In what can only be characterized as a vast overreaction to the Occupy Davis and Berkeley protests, both of which were marred by police violence, UCR administrators released a list of official “protest guidelines” in late November that significantly limits the freedom of students to demonstrate on campus property.  The guidelines have since been roundly criticized for their unnecessary and unconstitutional demands of students.

Among other things, they suggest that students clear protests with the Dean of Student’s Office at least two weeks before they are set to occur.  Under the guidelines, everything from location and route to management and cleanup would have to be approved by the administration prior to any demonstration.  Following an immense backlash from the UCR student and faculty community, which argued that the guidelines violated students’ right to free speech, Chancellor White decided to remove them from the site on which they had been posted.

Since then, administrators have been scrambling for a way to rectify what was clearly a rash effort to preempt violent incidents like the ones that occurred at Occupy Davis and Berkeley.  There is little doubt that they had very good intentions in mind when they drafted up the guidelines, but the notion that restricting student protest is the right way to go about preventing violence is remarkably unintuitive.  It is UCR’s responsibility to ensure that students remain safe on and around campus—not the other way around.

However, UCR’s leaders seem to be under the illusion that the primary reason that other Occupy UC protests have gotten out of hand is the student populations involved in them.  Such is clearly not the case.

So far, all of the Occupy UC protests have been exceptionally peaceful—no rioting or violence to speak of, at least not on the part of the protesters.  Police, on the other hand, have been using excessive force to remove demonstrators who refuse to pack up after being asked to leave.  Administrators at Davis and Berkeley went to so far as to allow authorities to use pepper spray and batons to disburse crowds.

Students are not the problem here, and acting as though they are is as insulting as it is unsettling.  If UCR is really interested in protecting its students from the violence of past Occupy protests, perhaps it should look into regulating the forces responsible for it.

Police should not be told to respond to peaceful protests with whatever force they deem necessary for the occasion.  True, there are some circumstances that call for protesters to be removed and arrests to be made, but not all of those situations also call for the use of pepper spray or batons.  We need a safe and reliable system for determining when authorities should be allowed to use varying degrees of crowd control tactics against UC students.

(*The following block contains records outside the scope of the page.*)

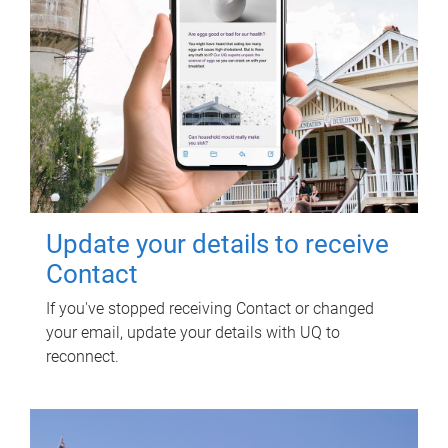
Update your details to receive
Contact
If you've stopped receiving Contact or changed
your email, update your details with UQ to
reconnect.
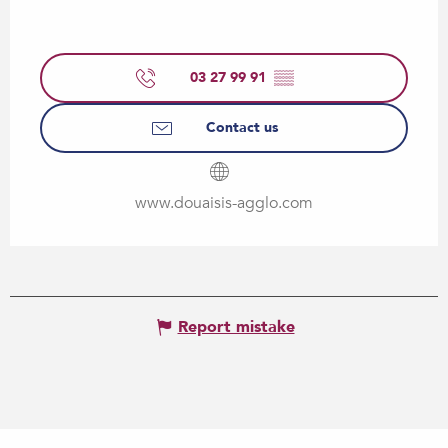
03 27 99 91
▒▒
Contact us
www.douaisis-agglo.com
Report mistake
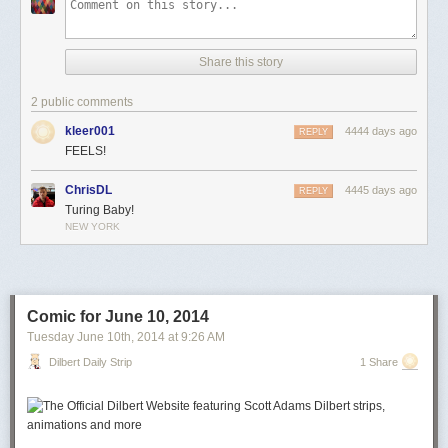
Share this story
2 public comments
kleer001
4444 days ago
REPLY
FEELS!
ChrisDL
4445 days ago
REPLY
Turing Baby!
NEW YORK
Comic for June 10, 2014
Tuesday June 10
th
, 2014
at
9:26 AM
Dilbert Daily Strip
1 Share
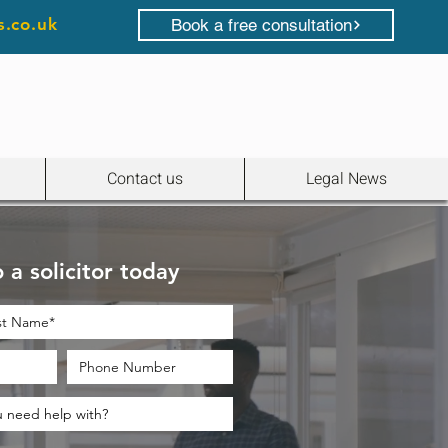
s.co.uk
Book a free consultation
Contact us
Legal News
 a solicitor today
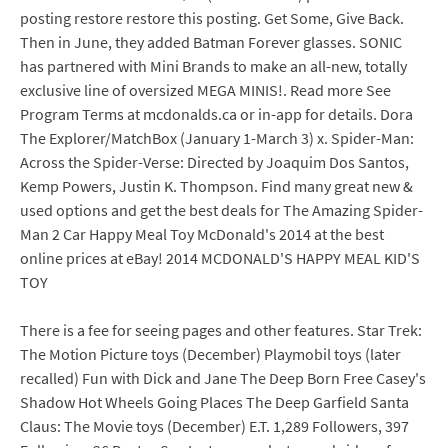
posting restore restore this posting. Get Some, Give Back.
Then in June, they added Batman Forever glasses. SONIC
has partnered with Mini Brands to make an all-new, totally
exclusive line of oversized MEGA MINIS!. Read more See
Program Terms at mcdonalds.ca or in-app for details. Dora
The Explorer/MatchBox (January 1-March 3) x. Spider-Man:
Across the Spider-Verse: Directed by Joaquim Dos Santos,
Kemp Powers, Justin K. Thompson. Find many great new &
used options and get the best deals for The Amazing Spider-
Man 2 Car Happy Meal Toy McDonald's 2014 at the best
online prices at eBay! 2014 MCDONALD'S HAPPY MEAL KID'S
TOY
There is a fee for seeing pages and other features. Star Trek:
The Motion Picture toys (December) Playmobil toys (later
recalled) Fun with Dick and Jane The Deep Born Free Casey's
Shadow Hot Wheels Going Places The Deep Garfield Santa
Claus: The Movie toys (December) E.T. 1,289 Followers, 397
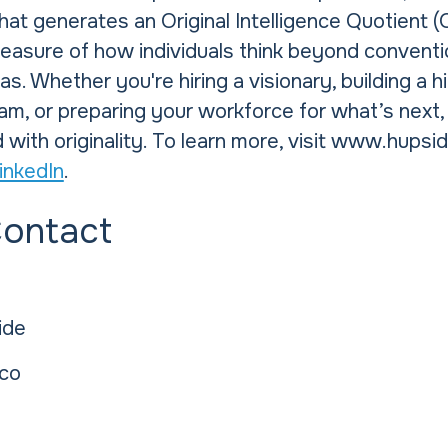
at generates an Original Intelligence Quotient 
measure of how individuals think beyond conventi
s. Whether you're hiring a visionary, building a h
am, or preparing your workforce for what’s next
 with originality. To learn more, visit www.hupsi
inkedIn
.
Contact
ide
co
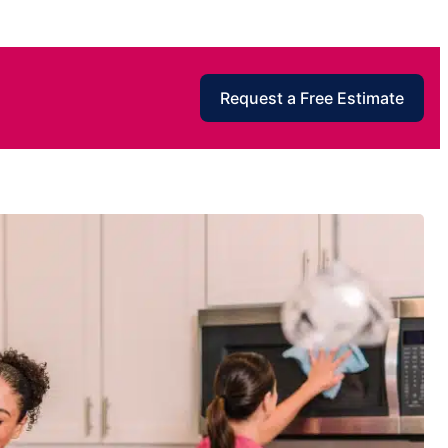
Request a Free Estimate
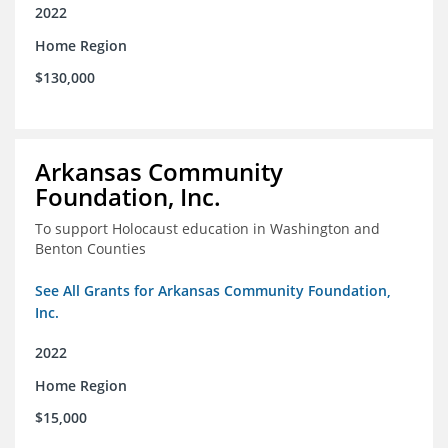
2022
Home Region
$130,000
Arkansas Community
Foundation, Inc.
To support Holocaust education in Washington and
Benton Counties
See All Grants for Arkansas Community Foundation,
Inc.
2022
Home Region
$15,000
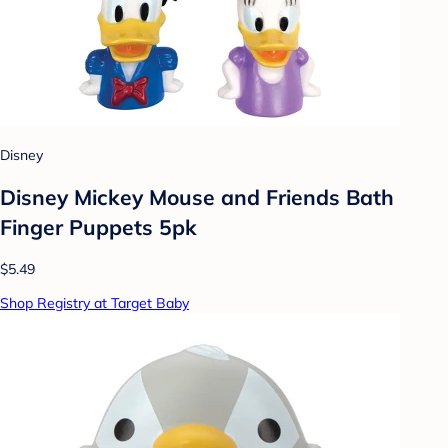
Disney
Disney Mickey Mouse and Friends Bath
Finger Puppets 5pk
$5.49
Shop Registry at Target Baby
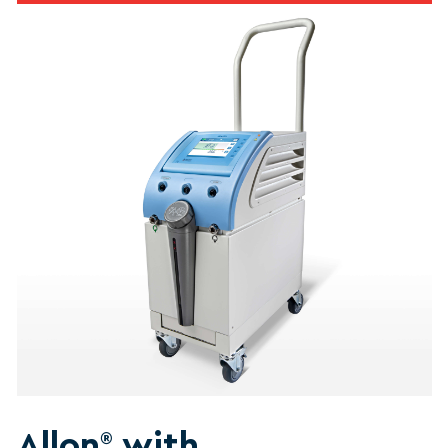
Allon
with
®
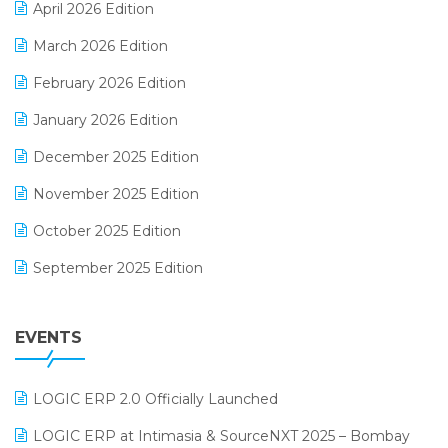
April 2026 Edition
E-invoice
March 2026 Edition
E-Way Bill
February 2026 Edition
Electrical & Electronics Software
January 2026 Edition
Expiry Stock Reporting Software
December 2025 Edition
F&B
November 2025 Edition
FMCG Software
October 2025 Edition
Footwear Software
September 2025 Edition
Garment Software
August 2025 Edition
Grocery Software
EVENTS
July 2025 Edition
GST
June 2025 Edition
Inventory Management Software
LOGIC ERP 2.0 Officially Launched
May 2025 Edition
invoice software
LOGIC ERP at Intimasia & SourceNXT 2025 – Bombay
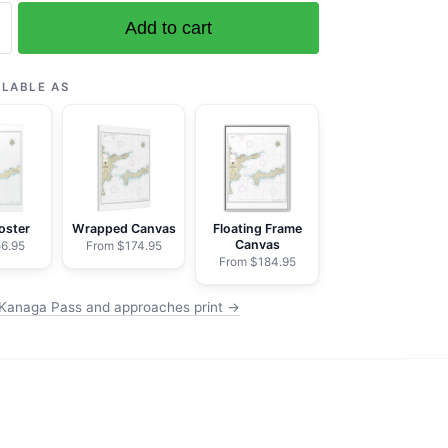
Add to cart
ILABLE AS
es
oster
Wrapped Canvas
Floating Frame
Canvas
6.95
From $174.95
From $184.95
Kanaga Pass and approaches print →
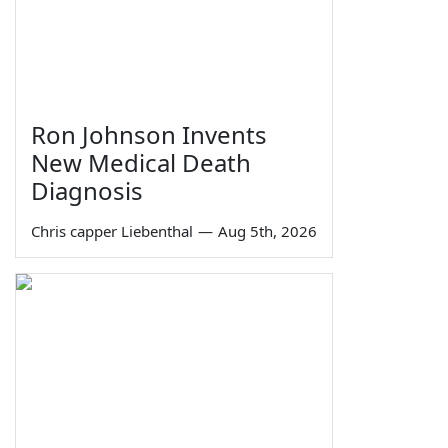
Ron Johnson Invents
New Medical Death
Diagnosis
Chris capper Liebenthal
—
Aug 5th, 2026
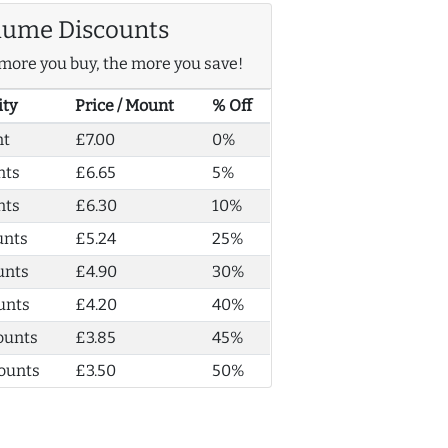
lume Discounts
more you buy, the more you save!
ity
Price / Mount
% Off
nt
£7.00
0%
nts
£6.65
5%
nts
£6.30
10%
unts
£5.24
25%
unts
£4.90
30%
unts
£4.20
40%
ounts
£3.85
45%
ounts
£3.50
50%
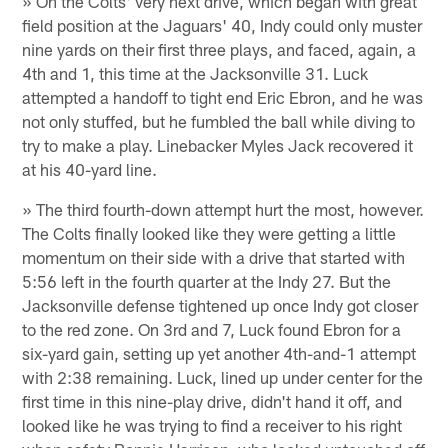
» On the Colts' very next drive, which began with great
field position at the Jaguars' 40, Indy could only muster
nine yards on their first three plays, and faced, again, a
4th and 1, this time at the Jacksonville 31. Luck
attempted a handoff to tight end Eric Ebron, and he was
not only stuffed, but he fumbled the ball while diving to
try to make a play. Linebacker Myles Jack recovered it
at his 40-yard line.
» The third fourth-down attempt hurt the most, however.
The Colts finally looked like they were getting a little
momentum on their side with a drive that started with
5:56 left in the fourth quarter at the Indy 27. But the
Jacksonville defense tightened up once Indy got closer
to the red zone. On 3rd and 7, Luck found Ebron for a
six-yard gain, setting up yet another 4th-and-1 attempt
with 2:38 remaining. Luck, lined up under center for the
first time in this nine-play drive, didn't hand it off, and
looked like he was trying to find a receiver to his right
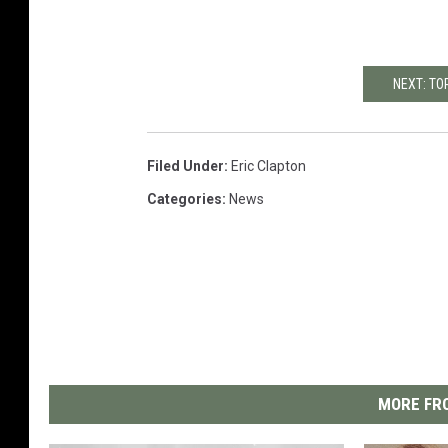
NEXT: TO
Filed Under
:
Eric Clapton
Categories
:
News
MORE FRO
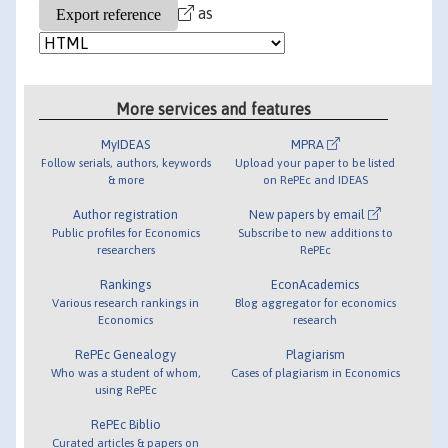
as
More services and features
MyIDEAS
MPRA
Follow serials, authors, keywords
Upload your paper to be listed
& more
on RePEc and IDEAS
Author registration
New papers by email
Public profiles for Economics
Subscribe to new additions to
researchers
RePEc
Rankings
EconAcademics
Various research rankings in
Blog aggregator for economics
Economics
research
RePEc Genealogy
Plagiarism
Who was a student of whom,
Cases of plagiarism in Economics
using RePEc
RePEc Biblio
Curated articles & papers on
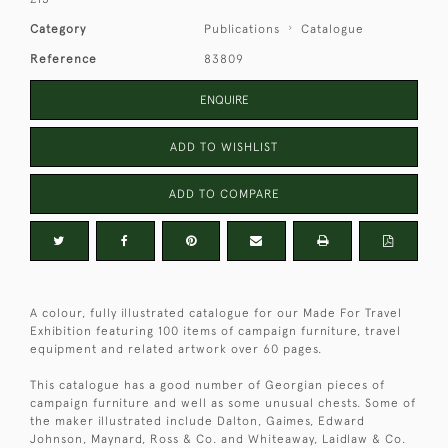
Category
Publications
Catalogue
Reference
83809
ENQUIRE
ADD TO WISHLIST
ADD TO COMPARE
A colour, fully illustrated catalogue for our Made For Travel
Exhibition featuring 100 items of campaign furniture, travel
equipment and related artwork over 60 pages.
This catalogue has a good number of Georgian pieces of
campaign furniture and well as some unusual chests. Some of
the maker illustrated include Dalton, Gaimes, Edward
Johnson, Maynard, Ross & Co. and Whiteaway, Laidlaw & Co.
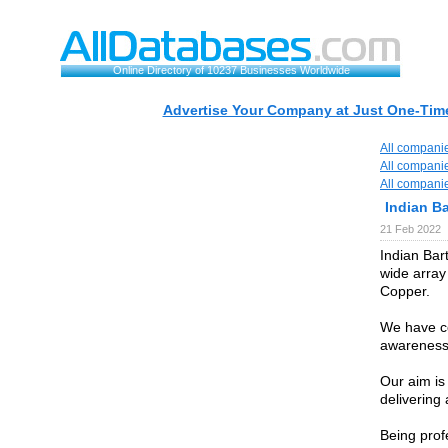
Online Directory of 10237 Businesses Worldwide
Advertise Your Company at Just One-Time
All compani
All compani
All compani
Indian B
21 Feb 2022
Indian Bar
wide array
Copper.
We have co
awareness
Our aim is
delivering 
Being prof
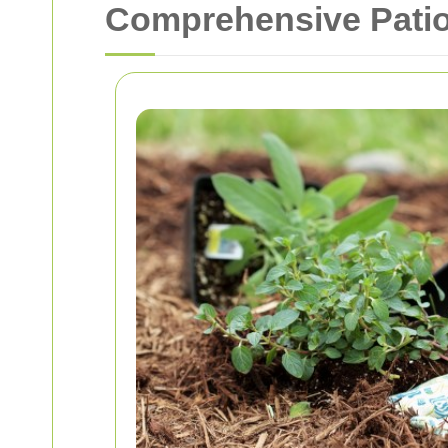
Comprehensive Patio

The coming weeks will reveal whether or not Chancellor White has taken to heart the onslaught of objections that followed the release of the protest guidelines.  He has organized a task force composed of students, staff and faculty to revamp the guidelines in time for the UC regent’s meeting, which is scheduled to take place at UCR next week.  The meeting, at which regents will discuss further budget cuts and tuition hikes, is sure to attract a large crowd of protesters.

We can only hope that UCR administrators have learned from their (and others’) mistakes and that our campus will not become the next victim of the police violence that has sullied the Occupy UC movement in recent months.